O Espaço da Concas, no Centro de Artes, recebeu uma sessão, a 14 de Abril, onde foi lançado o catálogo dedicado à obra daquela artista, falecida em 1991.
Maria da Conceição Nunes era mais conhecida por Concas e a sua família – o marido e escultor Antonino Mendes e filhos – doou ao município das Caldas 700 obras, entre pinturas e desenhos. Estes últimos acabaram por constituir-se como o espólio do Espaço da Concas, o único que se dedica à pintura e que integra o Centro de Artes. Tal como o seu marido, a artista esteve muito ligada ao Centro de Artes e à génese da escola de artes caldense.

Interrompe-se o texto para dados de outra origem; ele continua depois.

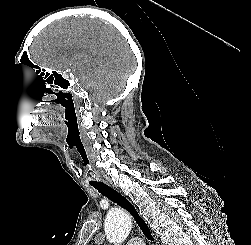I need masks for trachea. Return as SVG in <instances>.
Wrapping results in <instances>:
<instances>
[{
	"label": "trachea",
	"mask_w": 251,
	"mask_h": 245,
	"mask_svg": "<svg viewBox=\"0 0 251 245\" xmlns=\"http://www.w3.org/2000/svg\"><path fill=\"white\" fill-rule=\"evenodd\" d=\"M90 185L97 189L99 193L106 196L109 200L126 209L134 217V220L140 227L145 237L151 241L154 240L146 222L139 215L136 208L124 196H122L119 192L102 182H93L90 183Z\"/></svg>",
	"instance_id": "trachea-1"
}]
</instances>
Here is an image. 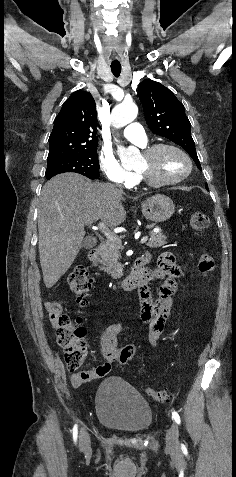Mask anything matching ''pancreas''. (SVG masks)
Here are the masks:
<instances>
[{
  "instance_id": "cf45deb5",
  "label": "pancreas",
  "mask_w": 236,
  "mask_h": 477,
  "mask_svg": "<svg viewBox=\"0 0 236 477\" xmlns=\"http://www.w3.org/2000/svg\"><path fill=\"white\" fill-rule=\"evenodd\" d=\"M120 239V238H119ZM167 244L166 236L162 232L150 233V238L146 244L150 248L162 247ZM122 249L121 240L104 242L98 251L99 258L94 262L102 264L101 270H104L111 275L112 278L117 279L123 275V266L118 262L120 258V250Z\"/></svg>"
}]
</instances>
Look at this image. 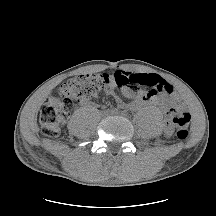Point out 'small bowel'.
<instances>
[{"mask_svg":"<svg viewBox=\"0 0 216 216\" xmlns=\"http://www.w3.org/2000/svg\"><path fill=\"white\" fill-rule=\"evenodd\" d=\"M125 73L129 76L120 75L117 78L120 86L112 85L107 93L116 95V92H119L125 98L134 100L136 105L154 103L166 111L180 104V97L175 93V89L160 76L152 73ZM116 101L118 106H124L121 99L117 98ZM171 132L172 126L167 124L166 135Z\"/></svg>","mask_w":216,"mask_h":216,"instance_id":"obj_1","label":"small bowel"}]
</instances>
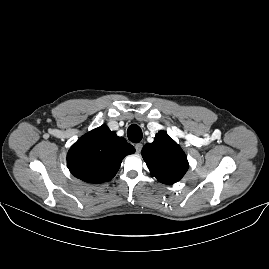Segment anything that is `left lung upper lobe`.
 <instances>
[{
  "mask_svg": "<svg viewBox=\"0 0 269 269\" xmlns=\"http://www.w3.org/2000/svg\"><path fill=\"white\" fill-rule=\"evenodd\" d=\"M142 156L151 174L164 184L178 182L188 170L185 153L164 131L156 134L153 143L143 147Z\"/></svg>",
  "mask_w": 269,
  "mask_h": 269,
  "instance_id": "obj_1",
  "label": "left lung upper lobe"
}]
</instances>
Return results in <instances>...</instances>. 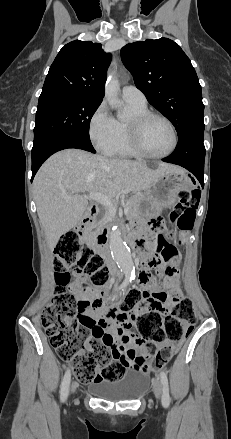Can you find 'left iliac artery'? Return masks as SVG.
Masks as SVG:
<instances>
[{
    "mask_svg": "<svg viewBox=\"0 0 231 439\" xmlns=\"http://www.w3.org/2000/svg\"><path fill=\"white\" fill-rule=\"evenodd\" d=\"M160 379L162 384V404L164 407H168L170 404V394H169L168 378L164 371H161Z\"/></svg>",
    "mask_w": 231,
    "mask_h": 439,
    "instance_id": "1",
    "label": "left iliac artery"
}]
</instances>
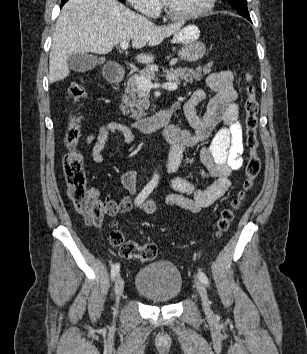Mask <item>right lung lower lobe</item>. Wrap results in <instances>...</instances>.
I'll list each match as a JSON object with an SVG mask.
<instances>
[{
	"label": "right lung lower lobe",
	"instance_id": "right-lung-lower-lobe-1",
	"mask_svg": "<svg viewBox=\"0 0 307 354\" xmlns=\"http://www.w3.org/2000/svg\"><path fill=\"white\" fill-rule=\"evenodd\" d=\"M68 0H62L61 7L66 3Z\"/></svg>",
	"mask_w": 307,
	"mask_h": 354
}]
</instances>
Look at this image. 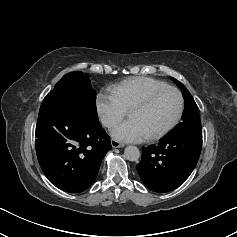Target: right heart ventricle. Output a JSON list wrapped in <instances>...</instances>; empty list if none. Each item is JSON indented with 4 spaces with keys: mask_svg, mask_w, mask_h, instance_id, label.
<instances>
[{
    "mask_svg": "<svg viewBox=\"0 0 237 237\" xmlns=\"http://www.w3.org/2000/svg\"><path fill=\"white\" fill-rule=\"evenodd\" d=\"M164 86L167 84L154 78L132 77L112 86L111 90L117 94L123 106L129 109L150 91Z\"/></svg>",
    "mask_w": 237,
    "mask_h": 237,
    "instance_id": "1",
    "label": "right heart ventricle"
}]
</instances>
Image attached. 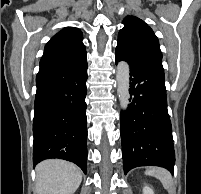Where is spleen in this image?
<instances>
[{
    "instance_id": "3e777b00",
    "label": "spleen",
    "mask_w": 201,
    "mask_h": 194,
    "mask_svg": "<svg viewBox=\"0 0 201 194\" xmlns=\"http://www.w3.org/2000/svg\"><path fill=\"white\" fill-rule=\"evenodd\" d=\"M146 175H150L159 179L165 189L168 191L171 190L172 187V177L170 173L162 168H150L146 170Z\"/></svg>"
}]
</instances>
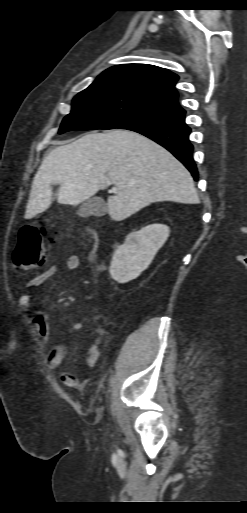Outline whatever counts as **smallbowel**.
I'll use <instances>...</instances> for the list:
<instances>
[{
	"label": "small bowel",
	"mask_w": 247,
	"mask_h": 513,
	"mask_svg": "<svg viewBox=\"0 0 247 513\" xmlns=\"http://www.w3.org/2000/svg\"><path fill=\"white\" fill-rule=\"evenodd\" d=\"M65 267L69 271L78 270L80 267L79 256L76 254L68 255L65 261ZM56 271L57 266L55 264L49 265L40 275L30 280L26 284L24 292L19 296L18 299V307L20 311L27 315L30 322L34 325L38 336L45 343H48L51 340V324L49 319L44 314L32 310V295L29 290L44 284L56 273ZM100 354V349L95 345H91L88 348L85 356V364L90 368L95 367L99 361ZM66 355V347L62 344H56L48 352L45 358V364L50 369H57L64 363ZM61 379L64 385L67 387L81 388L85 385L84 381L78 380L76 376L70 372L63 373Z\"/></svg>",
	"instance_id": "1"
}]
</instances>
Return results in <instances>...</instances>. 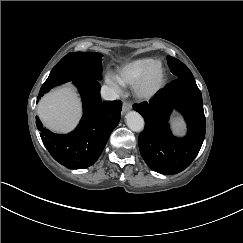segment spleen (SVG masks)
Segmentation results:
<instances>
[{
    "mask_svg": "<svg viewBox=\"0 0 243 243\" xmlns=\"http://www.w3.org/2000/svg\"><path fill=\"white\" fill-rule=\"evenodd\" d=\"M172 131L176 136H184L186 132V125L181 116L172 117L171 119Z\"/></svg>",
    "mask_w": 243,
    "mask_h": 243,
    "instance_id": "obj_1",
    "label": "spleen"
}]
</instances>
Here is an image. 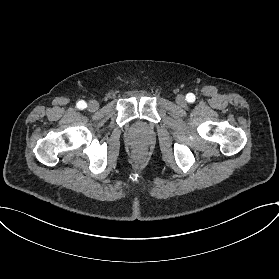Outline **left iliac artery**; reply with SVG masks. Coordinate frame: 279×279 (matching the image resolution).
<instances>
[{"label": "left iliac artery", "instance_id": "obj_1", "mask_svg": "<svg viewBox=\"0 0 279 279\" xmlns=\"http://www.w3.org/2000/svg\"><path fill=\"white\" fill-rule=\"evenodd\" d=\"M186 100L188 102H194L195 101V95L193 93H188L187 96H186Z\"/></svg>", "mask_w": 279, "mask_h": 279}]
</instances>
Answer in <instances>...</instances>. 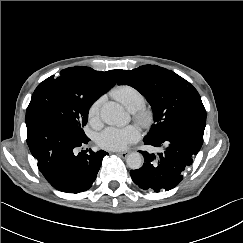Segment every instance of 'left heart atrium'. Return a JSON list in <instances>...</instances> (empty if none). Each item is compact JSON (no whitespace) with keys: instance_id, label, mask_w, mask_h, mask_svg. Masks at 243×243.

As obras de arte incluem desde os primeiros trabalhos daquela artista quando ainda frequentava as Belas Artes em Lisboa e termina um dia antes do trágico falecimento, vítima de doença súbita, em 1991.
Familiares e amigos da artista, ligada também à génese da ESAD, juntaram-se para uma sessão onde a vida e obra desta autora foi recordada.
Um dos oradores foi o pintor Mário Tropa, que foi a pessoa que a substituiu tomando o seu lugar de docente na ESAD. Um mês depois da sua morte “tomei o seu lugar na escola de artes”, contou o pintor e docente que leccionou pintura, gravura e serigrafia naquela escola.
Mário Tropa, hoje reformado, diz que conheceu Concas nas Belas Artes de Lisboa. “A pintura dela integra-se na da minha geração e por isso foi muito fácil dar continuidade ao seu trabalho”, revelou.
Satisfeito com a presença de tantos familiares e amigos, o escultor Antonino Mendes referiu que era bom estar em família para relembrar a artista e fez questão de referir que Mário Tropa “tinha todas as condições para a substituir”.
O artista partilhou com a sala cheia – improvisada no centro do espaço museológico – que houve uma fase em que a escola de artes funcionava em open space na ex-Matel e de como alguém procurando pelas antigas instalações da fábrica de cassetes – comentou ao ver professores e alunos a trabalhar: “devem estar a preparar o Carnaval de Torres Vedras…”. Estas e outras recordações foram lembradas num dia especial em que se recordou uma artista ligada a vários equipamentos culturais locais.
“Um espaço simples, tal como a artista gostaria”
“Para mim que sou pintor, este é o espaço que mais me agrada do Centro de Artes pelo aspecto afectivo que me liga a Concas e Antonino e pelo facto de a obra me ser próxima geracionalmente”, disse Mário Tropa, enquanto deu a conhecer a pintura que ofereceu e que pode ser vista à entrada deste espaço museológico. E para vincar esta homenagem o pintor diz que roubou a Concas “um pouco de um quadro como se fosse uma extensão dela na minha própria obra”.
Da sessão em que o catálogo especifica vários elementos da vida e obra da autora, fez ainda parte uma visita guiada e comentada ao espaço museológico.
A vereadora da Cultura, Maria da Conceição Pereira, agradeceu a generosidade da família em ter doado o espólio da artista e que levou à constituição do espaço da Concas. “Este é um lugar simples tal como ela gostaria que fosse, onde se podem sentir as emoções que estão por trás de cada uma das suas obras”, acrescentou a autarca.
Segundo a vereadora da Cultura, “é muito difícil falar da artista, por todo o seu trabalho artístico, de carácter pedagógico e formativo que teve para com as pessoas desta cidade”. A autarca aproveitou a ocasião para agradecer todo o trabalho que Antonino Mendes tem feito enquanto consultor do Centro de Artes e a forma como este tem contribuído para o crescimento e valorização daquela área dedicada à escultura. Tal como outros docentes da ESAD, Mário Tropa também ficou a viver nesta região, facto salientado por Maria da Conceição Pereira.
A autarca referiu a forte ligação da artista à Bienal Internacional das Caldas e a todo o espaço do Centro de Artes.
“Era alguém que nos encantava e seduzia pela sua capacidade de mobilizar”, concluiu.